▸ Task objective
Each line from the one that holds "OJK Provinsi Sumatera" to the end of the records is to be retyped exactly. Pictures are not part of the copy.

↓

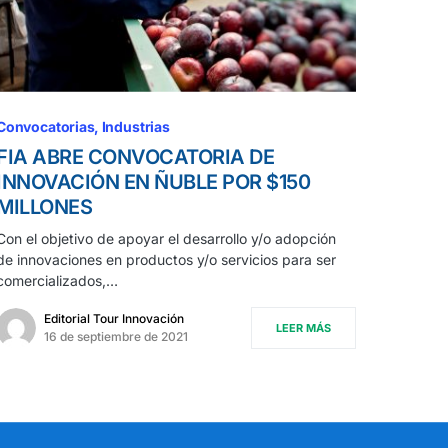
Convocatorias
Industrias
FIA ABRE CONVOCATORIA DE
INNOVACIÓN EN ÑUBLE POR $150
MILLONES
Con el objetivo de apoyar el desarrollo y/o adopción
de innovaciones en productos y/o servicios para ser
comercializados,…
Editorial Tour Innovación
LEER MÁS
16 de septiembre de 2021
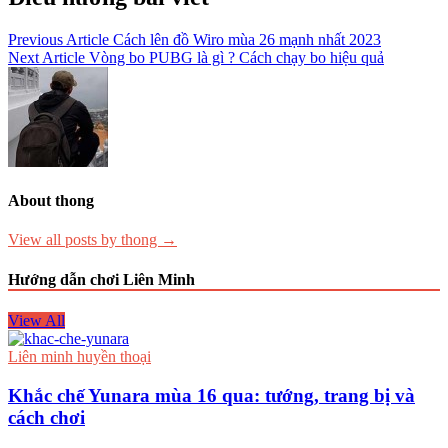
Previous Article
Cách lên đồ Wiro mùa 26 mạnh nhất 2023
Next Article
Vòng bo PUBG là gì ? Cách chạy bo hiệu quả
About thong
View all posts by thong →
Hướng dẫn chơi Liên Minh
View All
Liên minh huyền thoại
Khắc chế Yunara mùa 16 qua: tướng, trang bị và
cách chơi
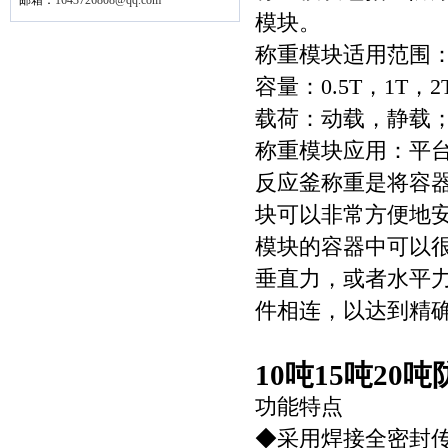
邮箱：
1643726808@qq.com
模块。
称重模块适用范围
容量：0.5T，1T，2T
载荷：动载，静载
称重模块应用：平
反应釜称重是将容
块可以非常方便地
模块的容器中可以
垂直力，或者水平
件相连，以达到精
10吨15吨20
功能特点
◆采用焊接全密封传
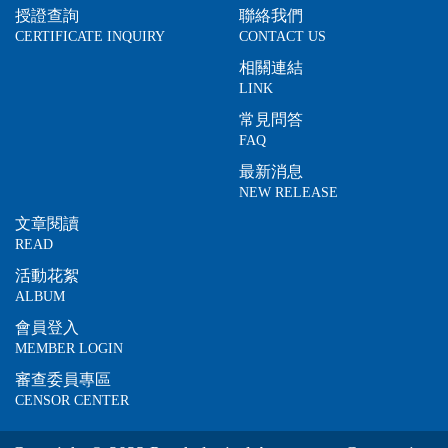
授證查詢
聯絡我們
CERTIFICATE INQUIRY
CONTACT US
相關連結
LINK
常見問答
FAQ
最新消息
NEW RELEASE
文章閱讀
READ
活動花絮
ALBUM
會員登入
MEMBER LOGIN
審查委員專區
CENSOR CENTER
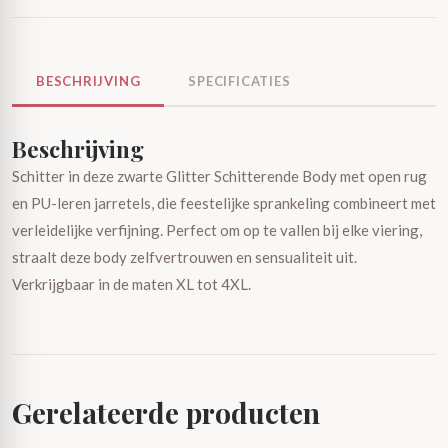
BESCHRIJVING
SPECIFICATIES
Beschrijving
Schitter in deze zwarte Glitter Schitterende Body met open rug
en PU-leren jarretels, die feestelijke sprankeling combineert met
verleidelijke verfijning. Perfect om op te vallen bij elke viering,
straalt deze body zelfvertrouwen en sensualiteit uit.
Verkrijgbaar in de maten XL tot 4XL.
Gerelateerde producten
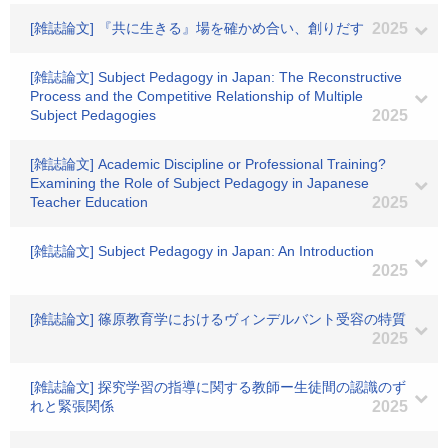
[雑誌論文] 『共に生きる』場を確かめ合い、創りだす
2025
[雑誌論文] Subject Pedagogy in Japan: The Reconstructive
Process and the Competitive Relationship of Multiple
Subject Pedagogies
2025
[雑誌論文] Academic Discipline or Professional Training?
Examining the Role of Subject Pedagogy in Japanese
Teacher Education
2025
[雑誌論文] Subject Pedagogy in Japan: An Introduction
2025
[雑誌論文] 篠原教育学におけるヴィンデルバント受容の特質
2025
[雑誌論文] 探究学習の指導に関する教師ー生徒間の認識のず
れと緊張関係
2025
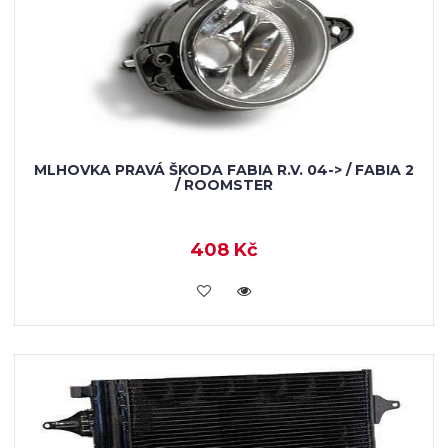
MLHOVKA PRAVÁ ŠKODA FABIA R.V. 04-> / FABIA 2
/ ROOMSTER
408 Kč
KOUPIT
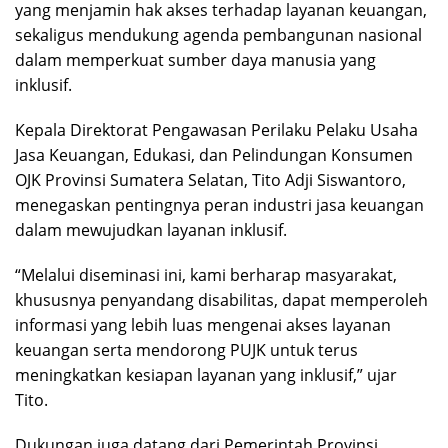
yang menjamin hak akses terhadap layanan keuangan,
sekaligus mendukung agenda pembangunan nasional
dalam memperkuat sumber daya manusia yang
inklusif.
Kepala Direktorat Pengawasan Perilaku Pelaku Usaha
Jasa Keuangan, Edukasi, dan Pelindungan Konsumen
OJK Provinsi Sumatera Selatan, Tito Adji Siswantoro,
menegaskan pentingnya peran industri jasa keuangan
dalam mewujudkan layanan inklusif.
“Melalui diseminasi ini, kami berharap masyarakat,
khususnya penyandang disabilitas, dapat memperoleh
informasi yang lebih luas mengenai akses layanan
keuangan serta mendorong PUJK untuk terus
meningkatkan kesiapan layanan yang inklusif,” ujar
Tito.
Dukungan juga datang dari Pemerintah Provinsi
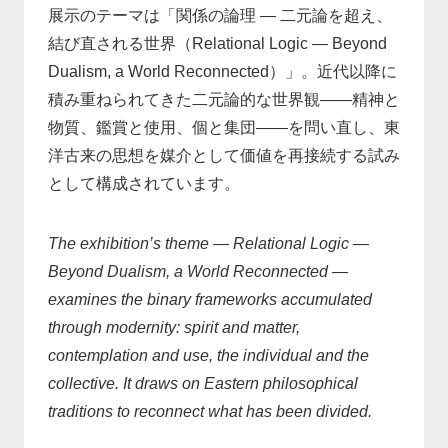
展示のテーマは「関係の論理 — 二元論を超え、
結び直される世界（Relational Logic — Beyond
Dualism, a World Reconnected）」。近代以降に
積み重ねられてきた二元論的な世界観——精神と
物質、鑑賞と使用、個と集団——を問い直し、東
洋古来の思想を媒介として価値を再接続する試み
として構成されています。
The exhibition’s theme — Relational Logic —
Beyond Dualism, a World Reconnected —
examines the binary frameworks accumulated
through modernity: spirit and matter,
contemplation and use, the individual and the
collective. It draws on Eastern philosophical
traditions to reconnect what has been divided.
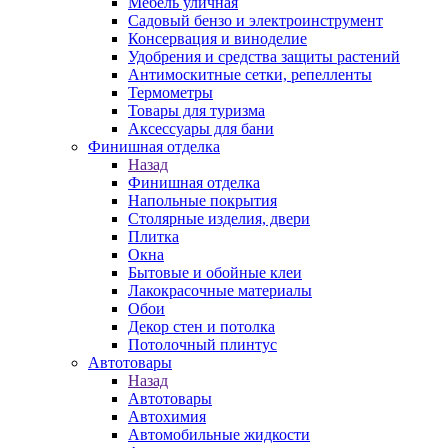
Мебель уличная
Садовый бензо и электроинструмент
Консервация и виноделие
Удобрения и средства защиты растений
Антимоскитные сетки, репелленты
Термометры
Товары для туризма
Аксессуары для бани
Финишная отделка
Назад
Финишная отделка
Напольные покрытия
Столярные изделия, двери
Плитка
Окна
Бытовые и обойные клеи
Лакокрасочные материалы
Обои
Декор стен и потолка
Потолочный плинтус
Автотовары
Назад
Автотовары
Автохимия
Автомобильные жидкости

↑

▸ Answer for the task
OJK Provinsi Sumatera Selatan, Tito Adji Siswantoro,
menegaskan pentingnya peran industri jasa keuangan
dalam mewujudkan layanan inklusif.
“Melalui diseminasi ini, kami berharap masyarakat,
khususnya penyandang disabilitas, dapat memperoleh
informasi yang lebih luas mengenai akses layanan
keuangan serta mendorong PUJK untuk terus
meningkatkan kesiapan layanan yang inklusif,” ujar
Tito.
Dukungan juga datang dari Pemerintah Provinsi
展示のテーマは「関係の論理 — 二元論を超え、
結び直される世界（Relational Logic — Beyond
Dualism, a World Reconnected）」。近代以降に
積み重ねられてきた二元論的な世界観——精神と
物質、鑑賞と使用、個と集団——を問い直し、東
洋古来の思想を媒介として価値を再接続する試み
として構成されています。
The exhibition’s theme — Relational Logic —
Beyond Dualism, a World Reconnected —
examines the binary frameworks accumulated
through modernity: spirit and matter,
contemplation and use, the individual and the
collective. It draws on Eastern philosophical
traditions to reconnect what has been divided.
Мебель уличная
Садовый бензо и электроинструмент
Консервация и виноделие
Удобрения и средства защиты растений
Антимоскитные сетки, репелленты
Термометры
Товары для туризма
Аксессуары для бани
Финишная отделка
Назад
Финишная отделка
Напольные покрытия
Столярные изделия, двери
Плитка
Окна
Бытовые и обойные клеи
Лакокрасочные материалы
Обои
Декор стен и потолка
Потолочный плинтус
Автотовары
Назад
Автотовары
Автохимия
Автомобильные жидкости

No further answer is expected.